| Task statement |
Search the entries for the word "Chynna" and copy each line that has it.
Provided data START
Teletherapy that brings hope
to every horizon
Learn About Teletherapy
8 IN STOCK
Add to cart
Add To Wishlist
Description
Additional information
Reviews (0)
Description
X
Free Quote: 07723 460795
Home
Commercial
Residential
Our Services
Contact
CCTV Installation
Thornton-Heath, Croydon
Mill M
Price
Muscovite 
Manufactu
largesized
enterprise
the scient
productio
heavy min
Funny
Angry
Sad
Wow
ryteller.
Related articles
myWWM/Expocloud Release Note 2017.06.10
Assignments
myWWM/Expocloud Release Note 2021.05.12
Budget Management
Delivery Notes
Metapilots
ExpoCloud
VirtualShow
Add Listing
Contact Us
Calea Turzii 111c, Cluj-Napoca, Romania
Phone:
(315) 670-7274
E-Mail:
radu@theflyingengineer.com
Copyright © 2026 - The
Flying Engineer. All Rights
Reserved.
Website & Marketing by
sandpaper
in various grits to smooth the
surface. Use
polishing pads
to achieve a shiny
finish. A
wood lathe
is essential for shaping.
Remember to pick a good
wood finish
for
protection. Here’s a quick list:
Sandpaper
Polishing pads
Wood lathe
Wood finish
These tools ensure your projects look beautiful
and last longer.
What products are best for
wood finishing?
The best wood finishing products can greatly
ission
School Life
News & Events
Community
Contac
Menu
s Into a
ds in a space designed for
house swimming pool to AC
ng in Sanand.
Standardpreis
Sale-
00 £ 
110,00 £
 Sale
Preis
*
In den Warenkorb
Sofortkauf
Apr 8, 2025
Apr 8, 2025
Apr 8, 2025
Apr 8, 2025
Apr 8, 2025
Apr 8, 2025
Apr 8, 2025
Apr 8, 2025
Provided data END
Provided data START
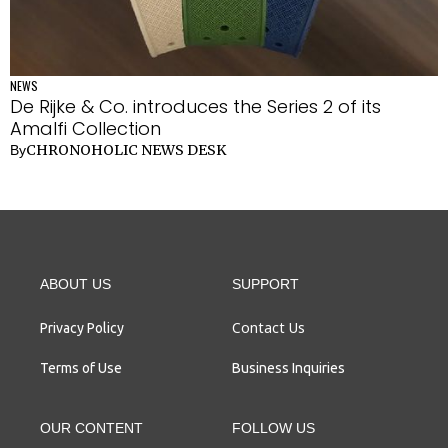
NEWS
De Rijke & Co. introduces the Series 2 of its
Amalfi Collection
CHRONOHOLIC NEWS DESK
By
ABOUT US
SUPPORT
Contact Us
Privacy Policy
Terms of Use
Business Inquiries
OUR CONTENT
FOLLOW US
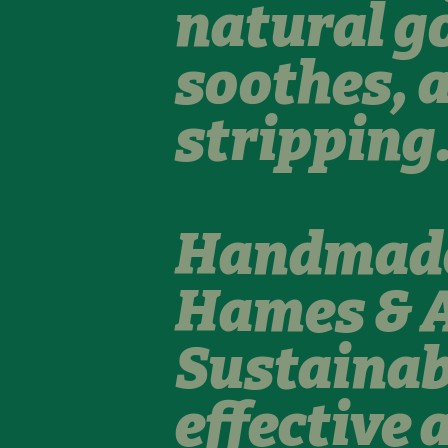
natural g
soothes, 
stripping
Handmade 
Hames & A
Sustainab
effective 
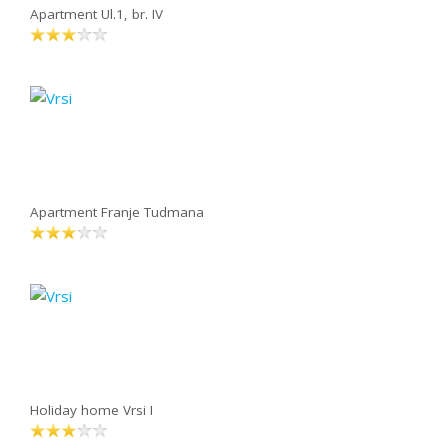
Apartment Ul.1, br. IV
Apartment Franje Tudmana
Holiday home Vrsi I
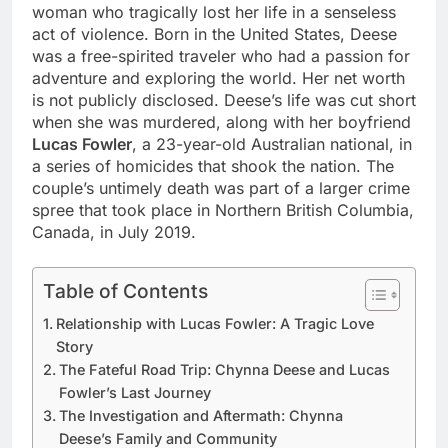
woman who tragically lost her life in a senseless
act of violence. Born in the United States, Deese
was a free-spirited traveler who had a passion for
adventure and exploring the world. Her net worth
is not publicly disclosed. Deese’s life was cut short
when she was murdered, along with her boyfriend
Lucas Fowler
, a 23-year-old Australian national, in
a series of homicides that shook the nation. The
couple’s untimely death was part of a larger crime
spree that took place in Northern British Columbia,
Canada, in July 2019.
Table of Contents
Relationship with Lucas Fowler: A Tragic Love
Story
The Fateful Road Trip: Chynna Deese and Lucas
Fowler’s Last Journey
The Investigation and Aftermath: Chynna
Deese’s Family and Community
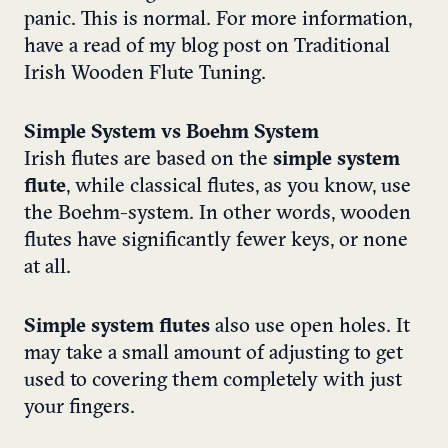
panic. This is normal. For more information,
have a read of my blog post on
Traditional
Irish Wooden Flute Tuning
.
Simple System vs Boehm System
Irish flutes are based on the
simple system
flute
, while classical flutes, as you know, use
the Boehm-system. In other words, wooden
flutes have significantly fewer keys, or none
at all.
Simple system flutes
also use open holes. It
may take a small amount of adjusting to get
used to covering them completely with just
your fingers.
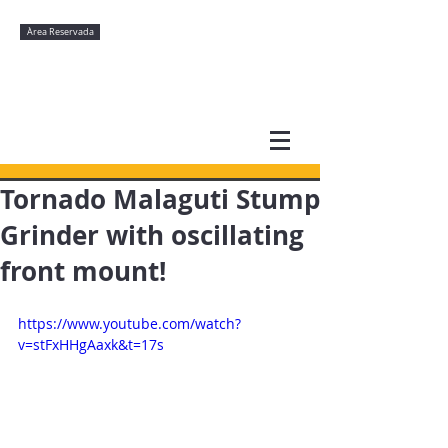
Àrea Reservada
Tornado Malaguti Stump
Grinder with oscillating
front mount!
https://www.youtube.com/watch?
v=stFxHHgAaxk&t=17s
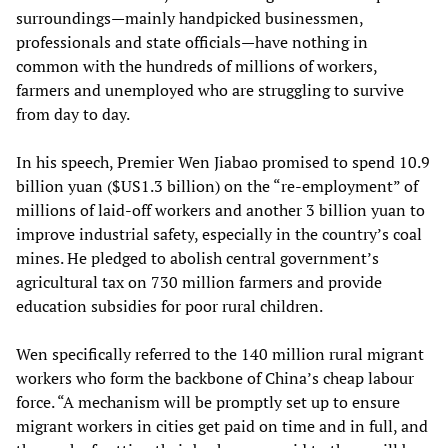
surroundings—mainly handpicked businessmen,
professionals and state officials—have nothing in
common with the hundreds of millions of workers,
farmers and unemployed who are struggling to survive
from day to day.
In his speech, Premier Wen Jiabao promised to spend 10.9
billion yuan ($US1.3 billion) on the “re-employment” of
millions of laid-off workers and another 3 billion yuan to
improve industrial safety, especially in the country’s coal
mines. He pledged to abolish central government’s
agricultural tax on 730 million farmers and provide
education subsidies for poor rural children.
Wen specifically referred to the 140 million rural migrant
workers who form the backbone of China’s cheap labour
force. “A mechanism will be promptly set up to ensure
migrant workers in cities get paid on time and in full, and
Provided data END
| Result of the task |
The Fateful Road Trip: Chynna Deese and Lucas
The Investigation and Aftermath: Chynna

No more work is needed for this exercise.